FOUR years have passed since the establishment of the DS brand which has brought with it some interesting models especially at the stumpier end of the range including a rather fetching 'woman about Paris' convertible.
However not all imaginations have been captured and people still regularly ask what the car outside the house is with many still not grasping that DS is the PSA group's luxury brand.
Inevitably there now has to be a top-end SUV model, the DS 7 Crossback and what a deviation from the norm it proves to be.
Built in the same factory as the Peugeot 3008 and on the same EMP2 model platform the DS 7 is a front-wheel drive SUV available with two diesel engines, 130 and 180 or a PureTech 225 turbo petrol power unit.
At that point ordinariness is suspended and the very best of daring French design substituted.
There is, for instance, a night vision feature which uses sniper-sights technology to support the headlights at night with as clear an infra-red picture as you could wish for.
A gimmick? No way, it enhances the safety of night driving by picking out unlit pedestrians, random cyclists and animals in the road.
There is other wondrous technology available in different parts of the range like autonomous driving via DS Pilot, active scan suspension which uses a camera to read the road ahead and adjust for lumps and bumps.
Internal camera technology is also employed to judge if the driver is becoming drowsy, activating an audible alert.
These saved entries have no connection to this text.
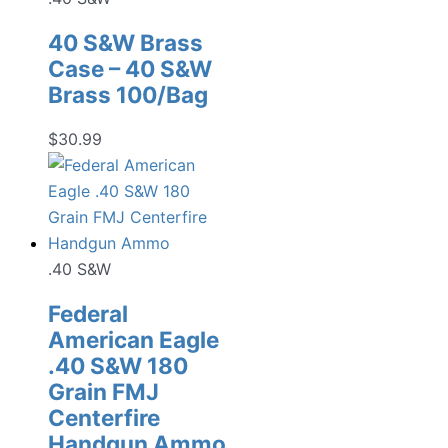
40 S&W Brass
Case – 40 S&W
Brass 100/Bag
$
30.99
.40 S&W
Federal
American Eagle
.40 S&W 180
Grain FMJ
Centerfire
Handgun Ammo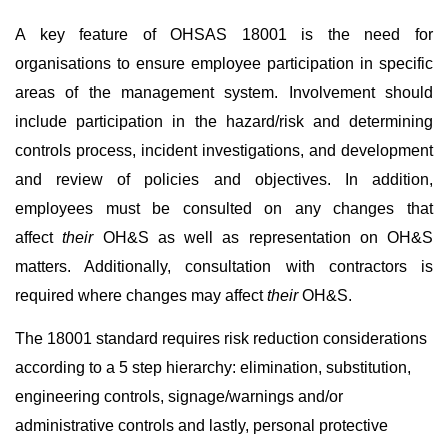
A key feature of OHSAS 18001 is the need for
organisations to ensure employee participation in specific
areas of the management system. Involvement should
include participation in the hazard/risk and determining
controls process, incident investigations, and development
and review of policies and objectives. In addition,
employees must be consulted on any changes that
affect
their
OH&S as well as representation on OH&S
matters. Additionally, consultation with contractors is
required where changes may affect
their
OH&S.
The 18001 standard requires risk reduction considerations
according to a 5 step hierarchy: elimination, substitution,
engineering controls, signage/warnings and/or
administrative controls and lastly, personal protective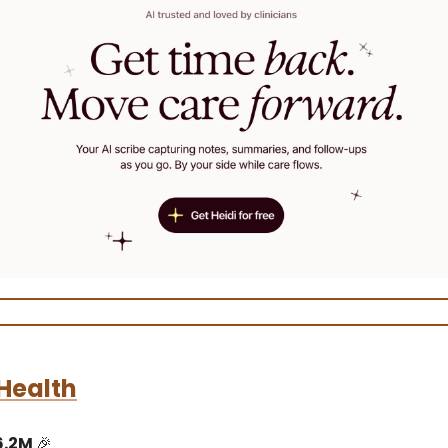
Health
6.2M
🎉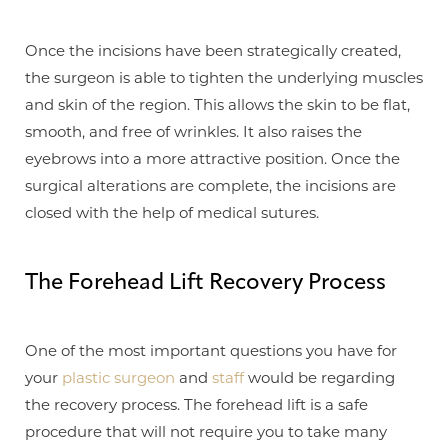
Once the incisions have been strategically created,
the surgeon is able to tighten the underlying muscles
and skin of the region. This allows the skin to be flat,
smooth, and free of wrinkles. It also raises the
eyebrows into a more attractive position. Once the
surgical alterations are complete, the incisions are
closed with the help of medical sutures.
The Forehead Lift Recovery Process
One of the most important questions you have for
your
plastic surgeon
and
staff
would be regarding
the recovery process. The forehead lift is a safe
procedure that will not require you to take many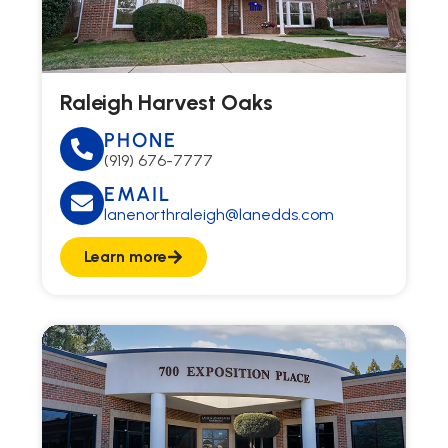
Raleigh Harvest Oaks
PHONE
(919) 676-7777
EMAIL
lanenorthraleigh@lanedds.com
Learn more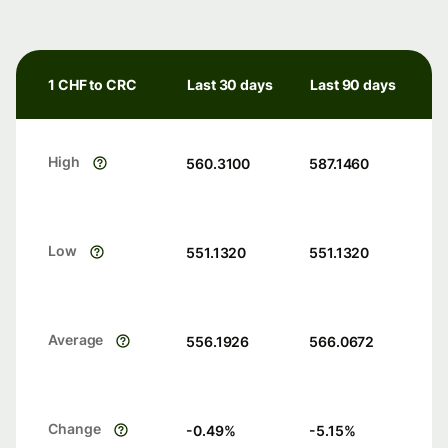
1 CHF to CRC
Last 30 days
Last 90 days
High
560.3100
587.1460
Low
551.1320
551.1320
Average
556.1926
566.0672
Change
-0.49
%
-5.15
%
DS leans heavily on the idea that this car is ‘avant-garde' and although it is quite clearly another addition to the busy luxury SUV market who could argue?
From three dimensional rear lights to headlights which rotate 180 degrees when the doors are unlocked it has the trademark radicalisation of the old-style Citroen DS and features long forgotten like cyclops eye speedo and tennis ball brake pedal of the CX.
DS makes a big thing of lighting with several automated beams for town, country, motorway, bad weather and dipping. Clever stuff and very useful.
Where the designers have had a field day is inside. This is as classy as a Louis Vuitton handbag.
There are four trim levels in the price range with Elegance coming in at £28,050; Performance Line topping out at £36,335 for the diesel 180 eight-speed automatic, Prestige raising the anti to £39,335 and Ultra topping everything off for £43,535.
This model is a thing of silky luxury and no small amount of beauty, fully leather trimmed with the distinctive rising from the facia B.R.M. 180 timepiece alongside all of the technical advances.
All cockpit options have a huge amount going on so if it is buttons and switches you are after this is your chance. Touch screens are 12-inch versions and the centre console house a double array of flip switches.
On top of that there is ambient lighting, the very highest level of trim quality and the option of four bespoke designs, Bastille, Rivoli, Opera and Performance Line..
Even at entry level equipment is good with 18-inch alloys cruise control, lane departure warning parking sensors and a powered tailgate.
Up in the Gods, Prestige models have the lot, vented and massaging front seats, sunroof, and the advanced safety features.
Out on the road all diesel engines are muted and smooth with the 1.5-litre outstanding. The 1.6 petrol will be quickest, claiming a 0-62 time of 8.3 seconds. The smaller diesel is promising a best consumption average of 68.9mpg
The Crossback scores well on practicality with plenty of passenger room and a 628 litre boot.
So is it a worth addition to the world of SUVs?
Most definitely and whatever the fairly standard exterior profile there is enough new stuff going on here to justify the DS desire to be seen as avant-garde and even more to qualify the car in the luxury sector.